Court case decided in the Colony of the Cape of Good Hope

R v Smith is a case decided by the Special Court created by the Indemnity and Special Tribunals Act, 1900 (No 6), sitting in the buildings of the Supreme Court of the Colony of the Cape of Good Hope. It relates to whether superior orders are an excuse or justification. It has been called a leading case.

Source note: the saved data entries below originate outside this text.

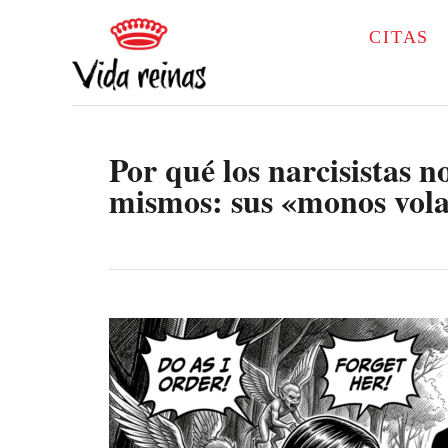
S
CITAS
k
i
p
Por qué los narcisistas n
t
mismos: sus «monos volad
o
C
o
n
t
e
n
t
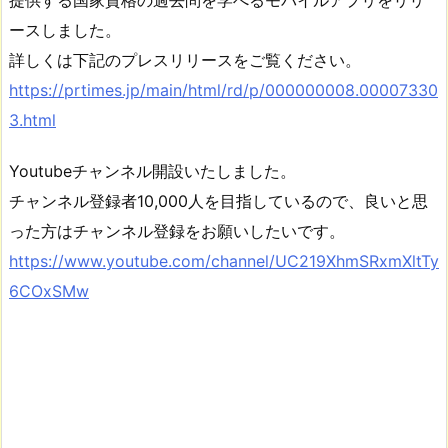
提供する国家資格の過去問を学べるモバイルアプリをリリ
ースしました。
詳しくは下記のプレスリリースをご覧ください。
https://prtimes.jp/main/html/rd/p/000000008.00007330
3.html
Youtubeチャンネル開設いたしました。
チャンネル登録者10,000人を目指しているので、良いと思
った方はチャンネル登録をお願いしたいです。
https://www.youtube.com/channel/UC219XhmSRxmXltTy
6COxSMw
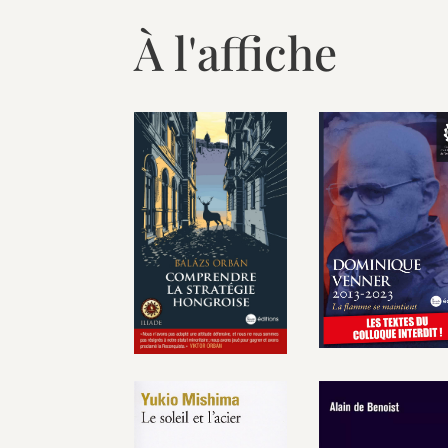
À l'affiche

According to the Cape Times Law Reports, the ratio decidendi of this case is as follows: The orders of a superior officer so long as they are neither obviously and decidedly illegal nor opposed to the well-established customs of the Army, must be completely and unhesitatingly obeyed by a soldier subordinate to such officer. But if such commands are obviously illegal, the inferior will be justified in questioning or even refusing to execute them. An officer or soldier acting under orders from his superior which are not necessarily nor manifestly illegal, will be justified in obeying such orders.

==Facts==
During the Second Boer War, on 22 November 1899, Peter William Smith, a member of the Cape Police Force and part of a patrol of British troops under the direct command of Captain Chas F Cox, shot and killed John Dolley, a native servant, at Jackhalsfontein, Colesberg, then in Cape Colony, for failing to produce a missing bridle, in obedience to the order "If he does not look sharp, put a hole through him" given by Cox. Smith was charged with the murder of Dolley.

==Judgment==
Stephen said that in delivering judgment the Court, which was performing the duties of a jury as well as those of judges, found as a fact that Captain Cox believed that Dolley knew where the bridle was when he was told to fetch it, and that he willfully refused to do so; otherwise, there was no disputed question of fact of any importance for them to decide.

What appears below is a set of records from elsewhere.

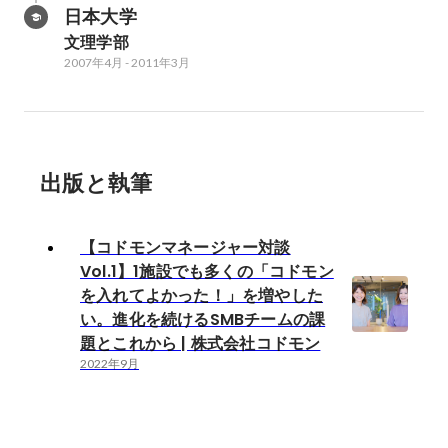
日本大学
文理学部
2007年4月
-
2011年3月
出版と執筆
【コドモンマネージャー対談
Vol.1】1施設でも多くの「コドモン
を入れてよかった！」を増やした
い。進化を続けるSMBチームの課
題とこれから | 株式会社コドモン
2022年9月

The Court in announcing the law on which they acted left on one side the questions whether Captain Cox's order was in fact lawful and whether if it were not his acts and those of Smith were covered by the Act of Indemnity: and held that even if Captain Cox's order was unlawful, Smith was bound to obey it if it was not obviously and decidedly in opposition to the law of the land, or to the well-known established customs of the army. The rule was that if a soldier honestly believed he was doing his duty in obeying the commands of his superior and if the orders were not so manifestly illegal that he must or ought to have known that they were unlawful, the private soldier was protected by the order of his superior officer. Smith was accordingly acquitted.

==Novelty==
This case was the first to be heard before the Special Court.

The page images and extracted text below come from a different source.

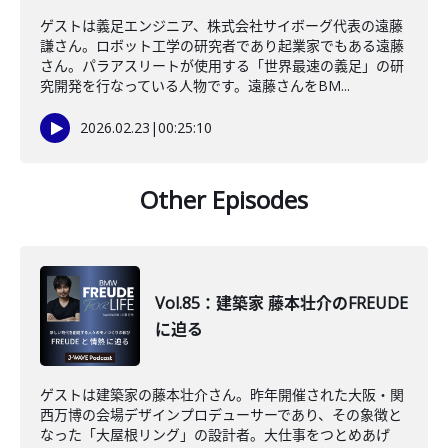
ゲストは義足エンジニア、株式会社サイボーグ代表の遠藤
謙さん。ロボット工学の研究者であり起業家でもある遠藤
さん。パラアスリートが使用する「世界最速の義足」の研
究開発を行なっている人物です。遠藤さんをBM...
2026.02.23
|
00:25:10
Other Episodes
Vol.85：建築家 藤本壮介のFREUDE
に迫る
ゲストは建築家の藤本壮介さん。昨年開催された大阪・関
西万博の会場デザインプロデューサーであり、その象徴と
なった「大屋根リング」の設計者。大仕事をつとめあげ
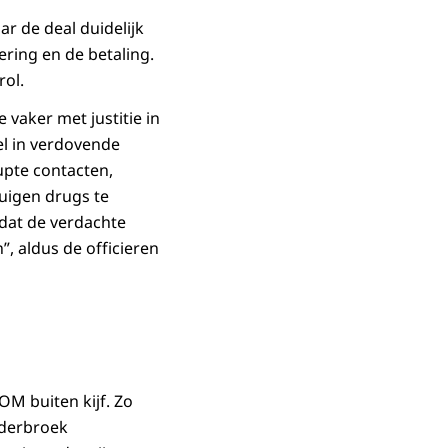
r de deal duidelijk
ering en de betaling.
rol.
 vaker met justitie in
el in verdovende
upte contacten,
tuigen drugs te
dat de verdachte
, aldus de officieren
OM buiten kijf. Zo
nderbroek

It was reserved for the Court to give the first authoritative judgment on what had previously been a moot point, namely, what according to civil, as opposed to military, law is the position of a soldier who commits homicide at the order of his superior officer?

In 1901, Stephen said:

It is probable that had the case been tried in England the question of law would have been decided precisely as it was by Mr. Justice Solomon and his colleagues. Case law is practically silent on the point, and the only statutory provision on the subject seems to be sect 9. of the Army Act, by which 'any person subject to military law' who 'disobeys any lawful command given by his superior officer' is liable in some cases to death, in others to penal servitude. The matter has not, however, escaped attention, and the judgement of the Court is in fact delivered in the terms of the Manual of Military Law, ch. iii, par. 11, which is in accordance with the view suggested by Sir James Stephen in his History of the Criminal Law, vol. i. p. 205. The point is not dealt with by the Draft Code of the Commission of 1878; but sect. 50 of that Code applies a similar rule to the acts of a soldier in suppressing a riot, when he is justified in obeying the command of his superior officer, unless such order is manifestly illegal. The report of Lord Bowen's Committee on the Featherstone riots hardly touches the liability of the private soldier, being chiefly occupied with the duty of the officer, and being in any case confined to the case of a riot.

The South African Court . . . thus had a pretty free hand in the matter . . .

==Subsequent judicial history==
This case was followed in R v Celliers. It was not followed in R v Van Vuuren. It was held not to apply to the order in R v Werner.

==Reports==
This case was reported in the Supreme Court Reports and the Cape Times Law Reports.
In 1901, Stephen said that the report in the Cape Times was the best report yet to hand and he hoped a proper report of the case might be produced in some form easily accessible to the English practitioner.

==Bail==

The Supreme Court of the Cape of Good Hope refused Smith's application for bail.